We can also reach your solution using the language of matrices. Write the required constraints $a_1x + b_1 y + c_1z = u$ and $a_2 x + b_2 y + c_2 z = v$, plus your choice that $w=z$, in matrix form:
$$ \begin{pmatrix} \begin{array}{c} u\\v\\w\end{array} \end{pmatrix}= \begin{pmatrix} \begin{array}{rrr} a_1 & b_1 & c_1 \\ a_2 & b_2 & c_2 \\ 0&0&1 \end{array} \end{pmatrix} \begin{pmatrix} \begin{array}{rrr}x\\y\\z \end{array} \end{pmatrix}\quad\text{Or, writing $A=\begin{pmatrix} \begin{array}{rrr} a_1 & b_1 & c_1 \\ a_2 & b_2 & c_2 \\ 0&0&1 \end{array} \end{pmatrix}~$,}\quad\begin{pmatrix} \begin{array}{c} u\\v\\w\end{array} \end{pmatrix}=A\begin{pmatrix} \begin{array}{rrr}x\\y\\z \end{array} \end{pmatrix} $$
We see $\det A =\det\pmatrix{a_1 & b_1 \\ a_2 & b_2}$, and we are given that $\det\pmatrix{a_1 & b_1 \\ a_2 & b_2}\ne 0$, so $A$ is a projective change of coordinates.

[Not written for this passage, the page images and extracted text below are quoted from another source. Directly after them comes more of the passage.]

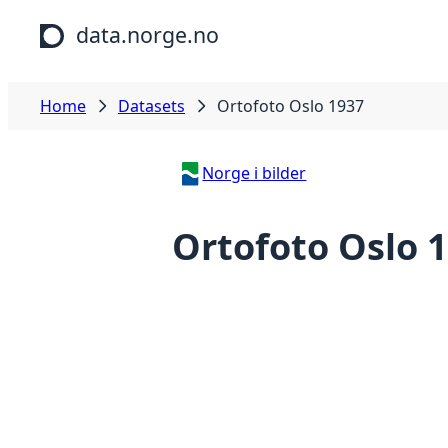
Skip to main content
data.norge.no
Home
Datasets
Ortofoto Oslo 1937
Norge i bilder
Ortofoto Oslo 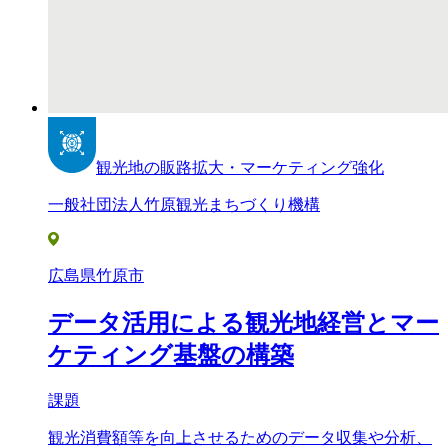
観光地の販路拡大・マーケティング強化
一般社団法人竹原観光まちづくり機構
広島県竹原市
データ活用による観光地経営とマー
ケティング基盤の構築
課題
観光消費額等を向上させるためのデータ収集や分析、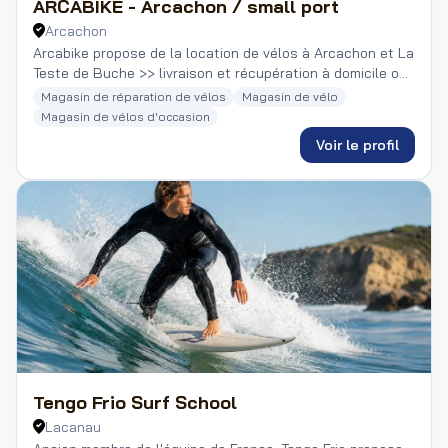
ARCABIKE - Arcachon / small port
Arcachon
Arcabike propose de la location de vélos à Arcachon et La
Teste de Buche >> livraison et récupération à domicile ou
sur le lieu de vos vacances
Magasin de réparation de vélos
Magasin de vélo
Magasin de vélos d'occasion
Voir le profil
Tengo Frio Surf School
Lacanau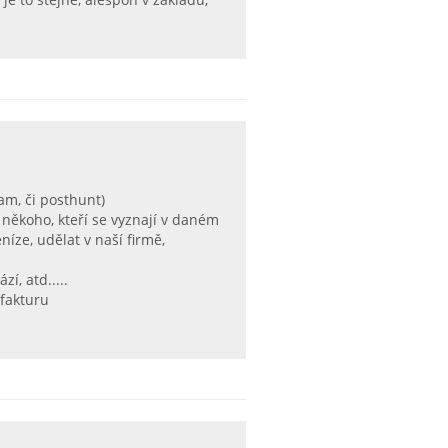
am, či posthunt)
k někoho, kteří se vyznají v daném
íze, udělat v naší firmě,
zí, atd.....
 fakturu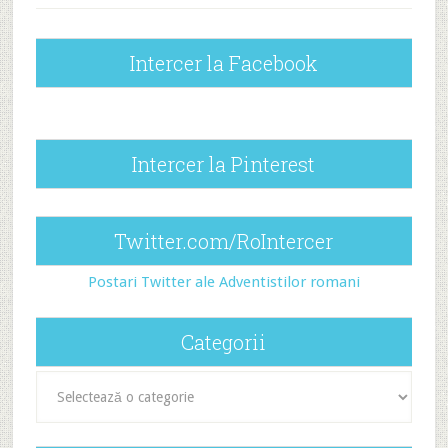
Intercer la Facebook
Intercer la Pinterest
Twitter.com/RoIntercer
Postari Twitter ale Adventistilor romani
Categorii
Categorii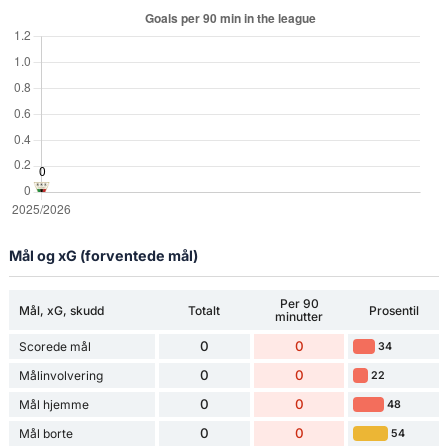
Mål og xG (forventede mål)
Per 90
Mål, xG, skudd
Totalt
Prosentil
minutter
0
0
Scorede mål
34
0
0
Målinvolvering
22
0
0
Mål hjemme
48
0
0
Mål borte
54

Then multiplying both sides by $A^{-1}$ gives $\quad A^{-1}\begin{pmatrix} \begin{array}{c} u\\v\\w\end{array} \end{pmatrix}=\begin{pmatrix} \begin{array}{rrr}x\\y\\z \end{array} \end{pmatrix}\quad$ so we see immediately that the matrix $M$ we're seeking in your solution is $M=A^{-1}$, which works out exactly as you calculated.
The Authors' solution
I do not understand the authors' solution. Their equation $M\pmatrix{u\\v\\w}=\pmatrix{x\\y\\{\color{red}w}}$ doesn't make sense to me as a change of coordinates. Assuming it was a typo and they meant $M\pmatrix{u\\v\\w}=\pmatrix{x\\y\\{\color{red}z}}$, we can invert their solution (using Pari/GP so avoid the tedious algebra) and write their starting assumptions as:
$$\begin{pmatrix} \begin{array}{c} u\\v\\w\end{array} \end{pmatrix}= \begin{pmatrix} \begin{array}{rrr} a_1 & b_1 & c_1 \\ a_2 & b_2 & c_2 \\ -a_1-a_2&-b_1-b_2&1-c_1-c_2 \end{array} \end{pmatrix} \begin{pmatrix} \begin{array}{rrr}x\\y\\z \end{array} \end{pmatrix}$$
So they've made the choice, that $w=z-(a_1x+b_1y+c_1z)-(a_2x+b_2y+c_2z)=z-u-v$, or $z=u+v+w$ as you correctly observe. Why? I have no idea. But once that choice is made, getting to the matrix $M$ is just a matter of solving the equations or (equivalently) inverting the matrix.
What's less obvious is how they've used the given property that $\det\pmatrix{a_1 & b_1 \\ a_2 & b_2}\ne 0$. See the notes in the general solution below.
General solution
Elementary row operations (EROs) do not change the determinant of a matrix. We can take your assumption matrix $A$, which clearly has the property $\det A\ne0$ given $\det\pmatrix{a_1 & b_1 \\ a_2 & b_2}\ne 0$, and apply the row operation $\text{row}3\leftarrow\text{row}3+k_1\text{row}1+k_2\text{row2}$ to get a general assumption matrix
$$\begin{pmatrix} \begin{array}{c} u\\v\\w\end{array} \end{pmatrix}= \begin{pmatrix} \begin{array}{rrr} a_1 & b_1 & c_1 \\ a_2 & b_2 & c_2 \\ k_1a_1+k_2a_2&k_1b_1+k_2b_2&1+k_1c_1+k_2c_2 \end{array} \end{pmatrix} \begin{pmatrix} \begin{array}{rrr}x\\y\\z \end{array} \end{pmatrix}$$
with $w=z+k_1u+k_2v$. This gives the general solution $$ M =\frac{1}{d} \begin{pmatrix} \begin{array}{rrr} b_2 - k_1(b_1 c_2 - b_2 c_1) & -b_1 -k_2(b_1 c_2 - b_2 c_1) & b_1 c_2 - b_2 c_1 \\ -a_2 - k_1(a_2 c_1 - a_1 c_2) & a_1 -k_2 (a_2 c_1 - a_1 c_2) & a_2 c_1 - a_1 c_2 \\ -k_1d & -k_2d & d \end{array} \end{pmatrix} $$
So there are an infinite number of solutions. The authors' assumption matrix corresponds to choosing $k_1=k_2=-1$. Yours corresponds to $k_1=k_2=0$.